Recent college graduates looking to pay off student loans and impulsive shop-a-holics holding mountains of credit card debt are not the only people who need a lesson on personal finance.
Nancy Headrick, assistant commissioner of the Division of Career Education in the Department of Elementary and Secondary Education, said high school students who are opening checking accounts with money from part-time jobs also need help managing their money. Fortunately, the state now requires all high school students, beginning with this year’s freshmen class, to take a half-unit course in personal finance before graduation.
The course, which will be offered to 10th-, 11th- and 12th-graders in all Missouri public high schools, has been organized into four information areas: income and taxes, money management, spending and credit, and saving and investing.
While it may seem logical that personal finance courses are taught as part of math curricula, Chip Sharp, the Columbia Public School District’s math coordinator for secondary education, said that adding another half-credit not tied to a particular course sequence was not realistic. Therefore, business programs in Columbia high schools will incorporate this course into their curricula.
This makes sense, according to David Heath, the district’s practical arts coordinator.
The district has had classes in the past that hit on many of the above topics, said Heath.
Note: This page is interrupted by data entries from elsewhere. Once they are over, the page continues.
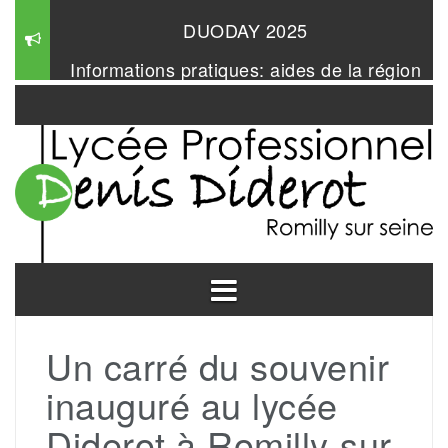
Aller
Informations pratiques: aides de la région
au
contenu
Mangabul 2026
Un carré du souvenir
inauguré au lycée
Diderot à Romilly-sur-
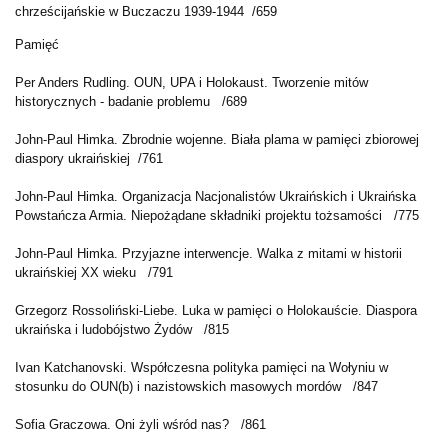
chrześcijańskie w Buczaczu 1939-1944 /659
Pamięć
Per Anders Rudling. OUN, UPA i Holokaust. Tworzenie mitów
historycznych - badanie problemu
/689
John-Paul Himka. Zbrodnie wojenne. Biała plama w pamięci zbiorowej
diaspory ukraińskiej
/761
John-Paul Himka. Organizacja Nacjonalistów Ukraińskich i Ukraińska
Powstańcza Armia. Niepożądane składniki projektu tożsamości
/775
John-Paul Himka. Przyjazne interwencje. Walka z mitami w historii
ukraińskiej XX wieku
/791
Grzegorz Rossoliński-Liebe. Luka w pamięci o Holokauście. Diaspora
ukraińska i ludobójstwo Żydów
/815
Ivan Katchanovski. Współczesna polityka pamięci na Wołyniu w
stosunku do OUN(b) i nazistowskich masowych mordów
/847
Sofia Graczowa. Oni żyli wśród nas?
/861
However, those courses were probably just a bit more thorough and included more of a focus on being a wiser buyer, he said.
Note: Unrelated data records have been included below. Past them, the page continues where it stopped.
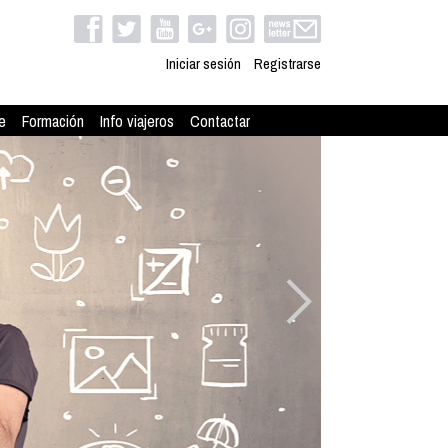
Iniciar sesión
Registrarse
e
Formación
Info viajeros
Contactar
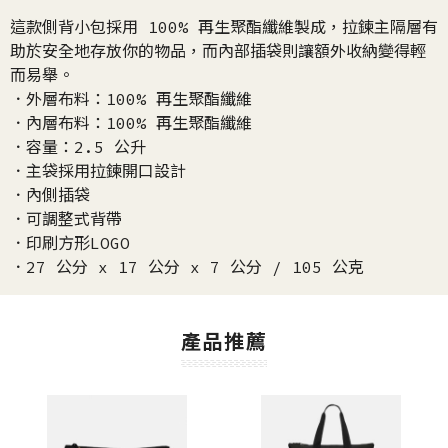
這款側背小包採用 100% 再生聚酯纖維製成，拉鍊主隔層有
助於安全地存放你的物品，而內部插袋則讓額外收納變得輕
而易舉。
．外層布料：100% 再生聚酯纖維
．內層布料：100% 再生聚酯纖維
．容量：2.5 公升
．主袋採用拉鍊開口設計
．內側插袋
．可調整式背帶
．印刷方形LOGO
．27 公分 x 17 公分 x 7 公分 / 105 公克
產品推薦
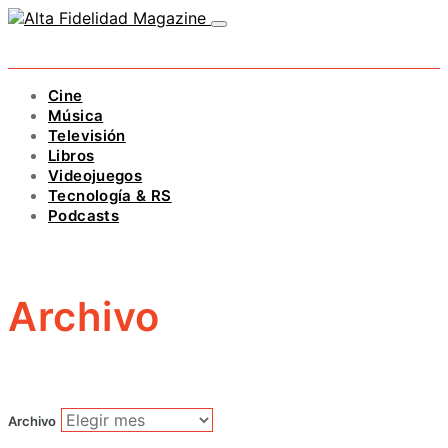
Cine
Música
Televisión
Libros
Videojuegos
Tecnología & RS
Podcasts
Archivo
Archivo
When the state Board of Education announced the subject material included in the personal finance courses, teachers in Columbia started looking at how those subjects fit into what they are already teaching.
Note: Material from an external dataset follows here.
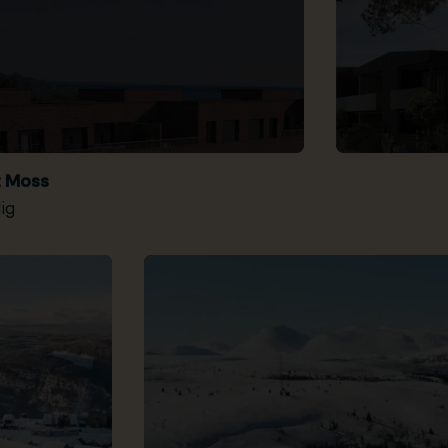
t Moss
ig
“We started looking at what things we needed to pull out of our courses because they were already a year long,” Heath said. “We also looked into how we could work in what the state wanted.”
Headrick said that learning money management skills early in life is important, especially considering the amount of debt that college students are incurring. The debt isn’t necessarily related to the cost of college, Headrick said, but seems to be related to credit card issues.
“I think we need to make sure that we’re preparing students who know how to manage money, how to spend and use credit wisely and how to save and invest,” she said.
Heath seconds Headrick’s concerns about credit card debt. He said the district will be enhancing and perfecting the personal finance course so that it is as exciting as possible before it goes into effect — probably in the 2008-09 school year.
“The more they’re engaged, the more they will remember it and apply it to their lives,” Heath said. “We’re trying to find out ways to make them remember these things so that when they graduate from high school they won’t end up in debt.”